Un día cualquiera.
Hoy ha sido un día extraño, raro, de esos días que
preferirías olvidar, y luego, en su nocturnidad, recuerdas y prefieres guardar,
por si acaso; un día apagado, lluvioso, serio, cargante incluso, diría yo. No
ha sido un buen día. Hoy, sí, bueno, hoy, ayer, qué más da; hoy, era un día
importante para un conocido, alguien que de vez en cuando oigo nombrar; sí, a
lo lejos, entre personas normales, de vez en cuando, a lo lejos, suena su
nombre y me recuerda su aspecto; es una persona sin más, una persona
insignificante en mi humilde opinión, una de esas personas que no sabe cuándo
sonreír. Hoy era su día. No se montó un alboroto en la ciudad, no sonaron
campanas tras su despertar, no se iluminaron las calles cuando salió a tomar el
sol; sí, cuándo salió a tomar ese sol arropado por esas nubes de gas tan feas;
nadie le hizo ninguna mención de honor, ni de arropo, pues es un hombre normal,
como otro cualquiera. Es un hombre, con piernas y brazos, con ojos y boca,
incluso, tiene nariz. Es un hombre que camina, que habla, que respira, incluso,
duerme por las noches. Es un hombre, un hombre normal, y es su día. Es un día,
entre muchos días, que trascendía para un hombre, no muchos, tampoco importaba
si eran pocos o muchos, pero solo era el día de un hombre entre muchos otros
hombres. Es muy posible que pasara desapercibido para algunos, que no fuera ni
importante ni vacío, simplemente ni existiese, no estuviese presente ese
sentimiento, y es legítimo, pues el hecho es que solo era un día importante
para él. No fue un gran día, yo se lo vi en los ojos, no por sus lágrimas, no
por su tristeza, no por su inherente seriedad genética, no, fue, quizá, porque le
conocía, de lejos, pero le conocía. Sus ojos mostraban la decepción y la
nostalgia de un día que muere, que desaparece ante él con un brillo que no se
apaga. Nunca volverá el instante y él lo sabe, pero no le importa. ¿Por qué?
¿Por qué no le importa? Ha sido un mal día, yo lo sé, sé que para él todo el
día ha sido un desastre, a pesar de sus sonrisas, de sus delirios de escritor
prosaico; para él, nada ha tenido ningún valor, porque todo aquello se esfuma
y no volverá jamás. Nunca, nunca volverá, pero a él, no le importa. ¿Por qué?

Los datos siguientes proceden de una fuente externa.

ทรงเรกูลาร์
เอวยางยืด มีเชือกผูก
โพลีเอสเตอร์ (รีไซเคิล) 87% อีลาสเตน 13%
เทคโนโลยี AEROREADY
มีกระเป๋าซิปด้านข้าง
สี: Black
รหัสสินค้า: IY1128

¿Por qué no le importa? Pues es una respuesta fácil de responder, aunque rara,
como el día. Entre la simpleza de su vida, de sus escritos, de sus sueños;
algo, algo muy valioso ha caído en sus manos. Alguien muy especial para él,
demasiado especial, le ha regalado algo, le ha obsequiado con un objeto de
incalculable valor. No es de oro ni brilla, no es caro y, es muy posible que se
pueda encontrar en cualquier librería si uno decide buscar sin miedo. Sí, lo habéis
adivinado, es un libro, pero no un libro cualquiera, no, es un libro especial;
ya no es que el libro sea uno, o mejor dicho, su favorito, eso… bueno,
cualquiera puede regalar algo así, no, el libro era una pertenencia, una
pertenencia de alguien muy especial, era una pertenencia de quien se lo
obsequia, de quien se lo presta; ese libro es una ofrenda, un regalo envuelto en
pedazos de un alma quizá más pura que la suya, es un objeto con vida, con
palabras vivas capaces de avivar y de volver a conseguir que renazcan de ellas
historias ya pasadas. Es un libro cálido, un libro de esos que los miras, los
miras y no puedes ni empezar a leerlos, un libro hipnótico, arcano. Lo miras,
sí, lo miras; lo miras con deseo, con ternura, pues es bello. Es un libro cuya
carcasa protege con serenidad y belleza un contenido aún más bello y veraz. Es
un libro, es un libro y nada más, pero es dicho libro y no otro libro el que me
hace escribir lo que ahora escribo y no el resto de libros que miré, toqué, a
veces incluso leí, y postré en una estantería para que el polvo los consumiera,
esa es la verdad, sí, esa es la triste verdad.